Shortly before the last UK election, Gordon Brown’s campaign was derailed by a few seconds of private pique captured by a ‘hot’ microphone. Forced into a humiliating apology to a woman who had buttonholed him at a campaign stop, Brown’s track record, including his intelligent response to a global financial crisis, were sidelined. Instead, for the best part of a week, political commentary yielded to speculation about what the incident said about his governing style.

It remains to be seen whether footage of Mitt Romney’s remarks to a gathering of wealthy supporters will prove as costly, but the dynamic remains the same. There is already plenty of public information about Romney and his running mate: exhaustive evidence of voting patterns, political character, policy preferences and the sort of legislation they are likely to introduce. All the new footage has shown is that Romney, like every other politician, tailors public messages to private audiences.  His provocative disparagement of the “47% of Americans …   who believe that they are victims, who believe the government has a responsibility to care for them …” may have been impoliticly phrased but its underlying assumptions are hardly different to those of the GOP platform articulated during the recent convention. Nevertheless the US media’s relentless focus on the video has produced a week of speculation about Romney’s character rather than a serious appraisal of his public message.

It is worth recalling how close the 2008 Obama campaign came to being scuttled by similar incidents. In April 2008, a description of rural white voters who “cling  to guns and religion” – a home truth that would raise few eyebrows in any other context – quickly became a flashpoint for the  American right. Later on, the sky seemed to fall when a nuanced discussion about taxes with the infamous “Joe the Plumber” prompted the remark: “I think when you spread the wealth around, it’s good for everybody.” The right-wing hysteria occasioned by this snippet – proof positive that the foreign-born, radical Muslim candidate was also a closet socialist – was indicative of much that was to come. In time pseudo-events like these helped feed the extraordinary smear campaigns against Obama and gave men like Fox News host Glenn Beck licence to talk of him as someone “who has a deep-seated hatred for white people or the white culture.”

As always, the devil is in the details. Gordon Brown did have a terrible temper. In February 2010 a national anti-bullying hotline disclosed that staff at Downing Street had phoned to complain about working conditions in the prime minister’s office. Nevertheless the connection between this and his throwaway remarks about a “bigoted” lady on his campaign trail were tenuous. But, knowing there were real questions hovering over Brown’s temperament as a leader, the British media couldn’t resist making the most of this slip-up during his campaign. Something similar seems to be taking place in the current US coverage of the presidential campaigns.
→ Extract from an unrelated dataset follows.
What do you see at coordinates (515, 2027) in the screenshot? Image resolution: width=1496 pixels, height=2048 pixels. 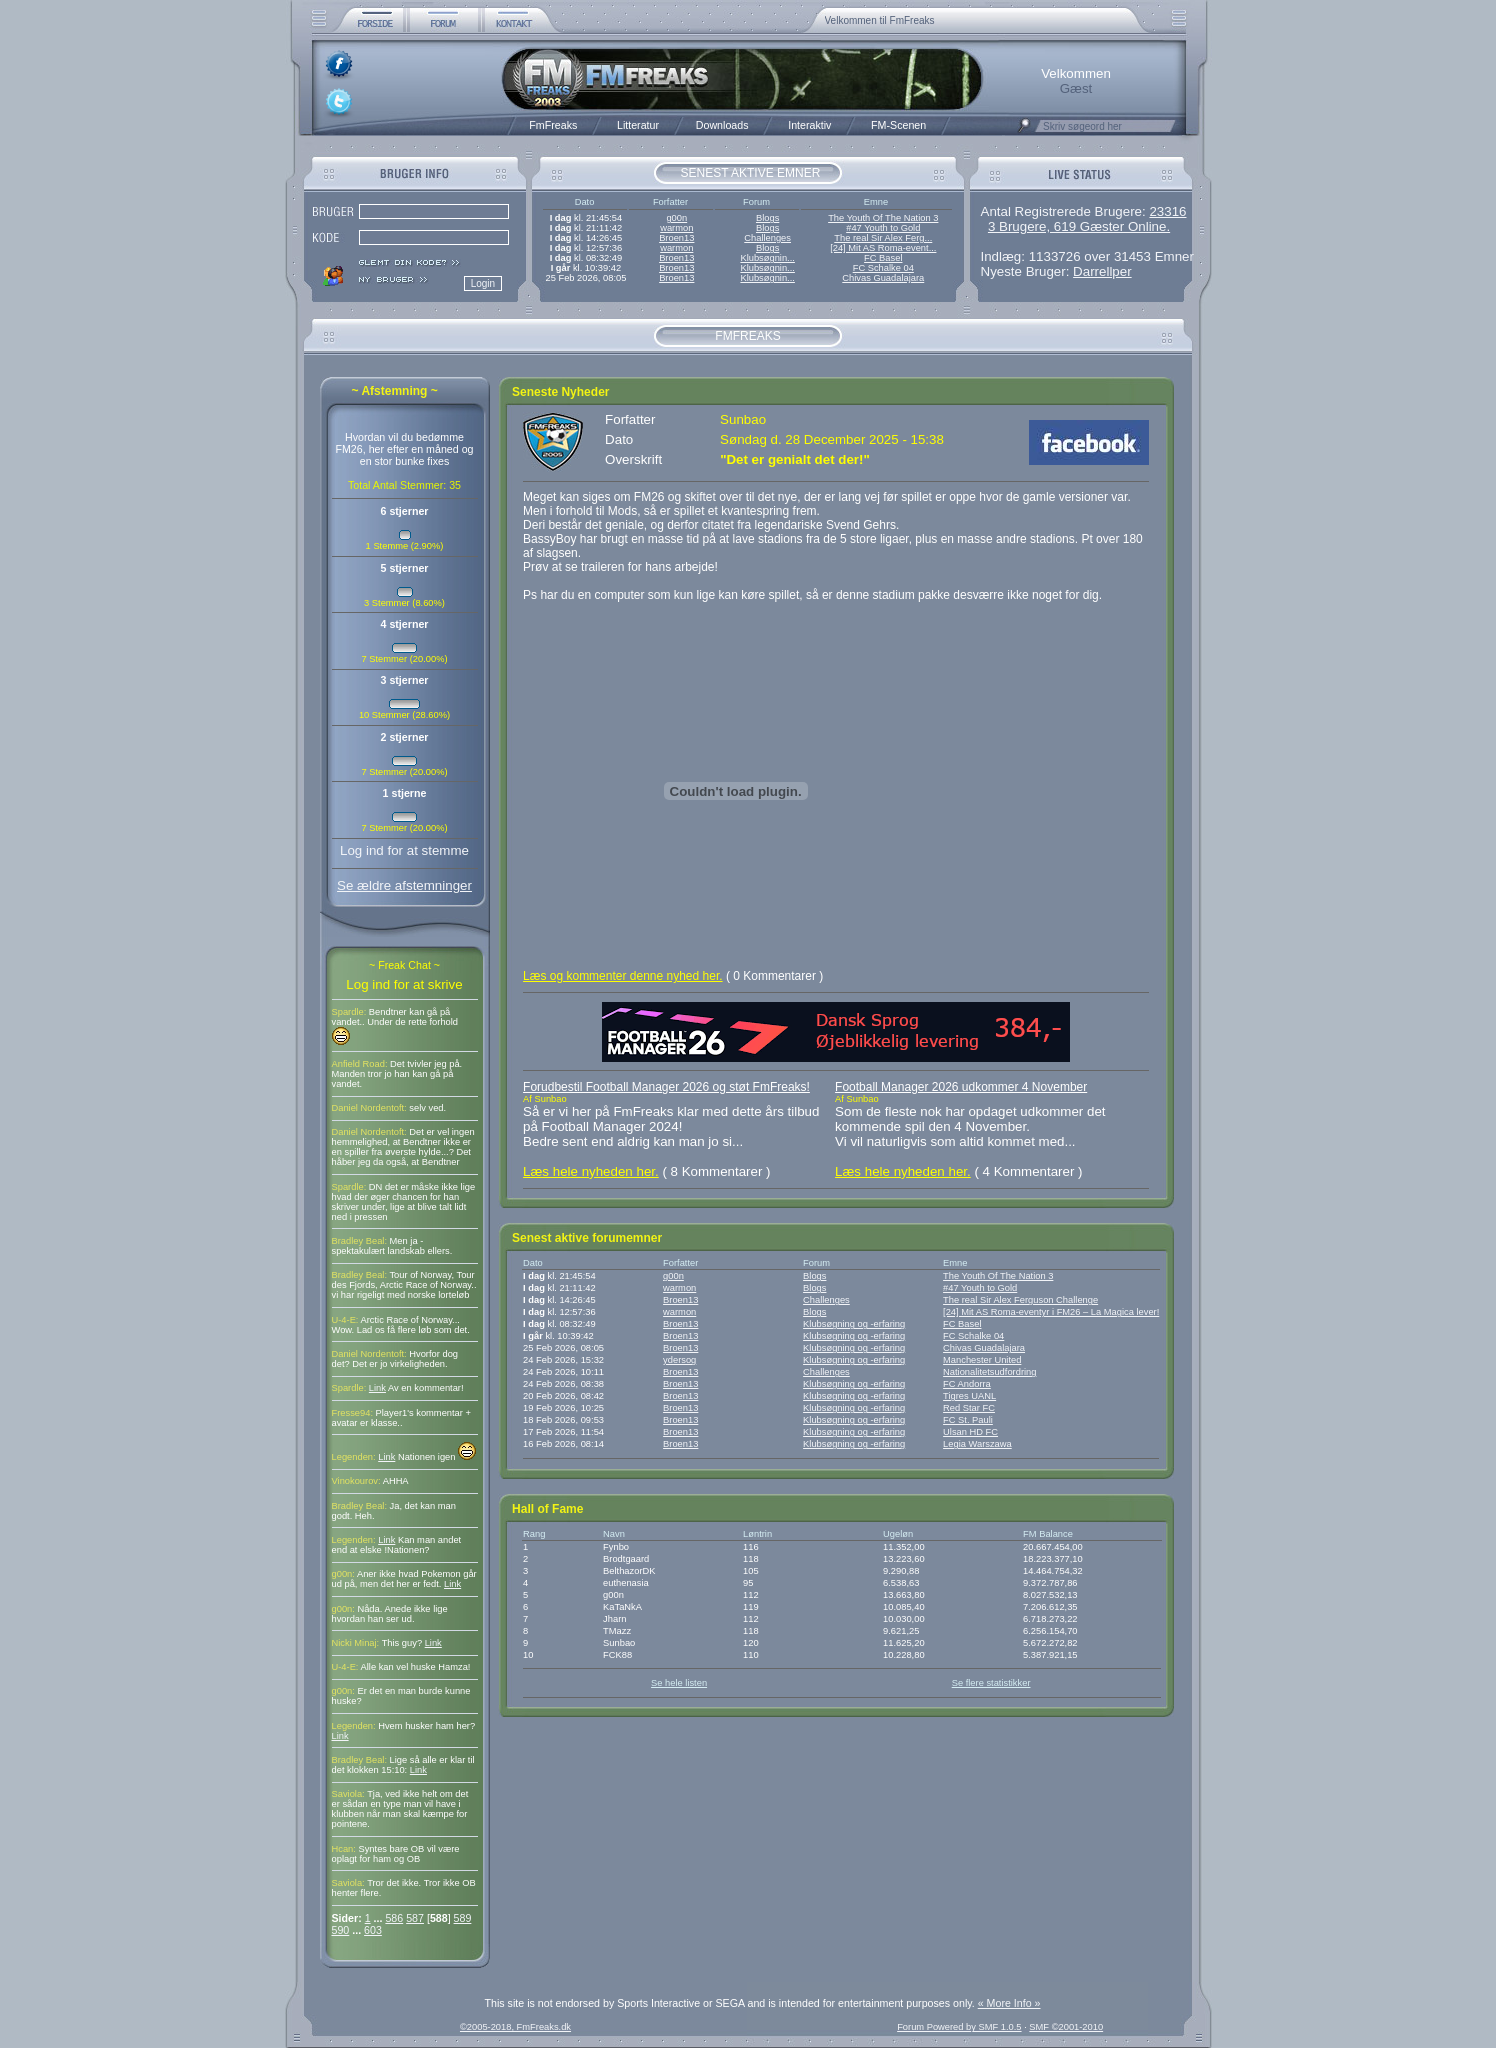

If anything important can be gleaned from Romney and Obama’s private candour, it may be their attitudes to campaigning itself. Faced with a freeloading 47% (who do, of course, pay federal taxes other than income taxes), Romney concludes that his job is “not to worry about those people.” Obama, by contrast, seems –  or, at least, seemed – to want to make his case to “bitter” voters who cherish guns and religion. One candidate abandons his sceptics, the other courts them, even at long odds. The gap between those views may originate in the candidates’ individual temperaments, but in their current circumstances it also amounts to a difference in political visions.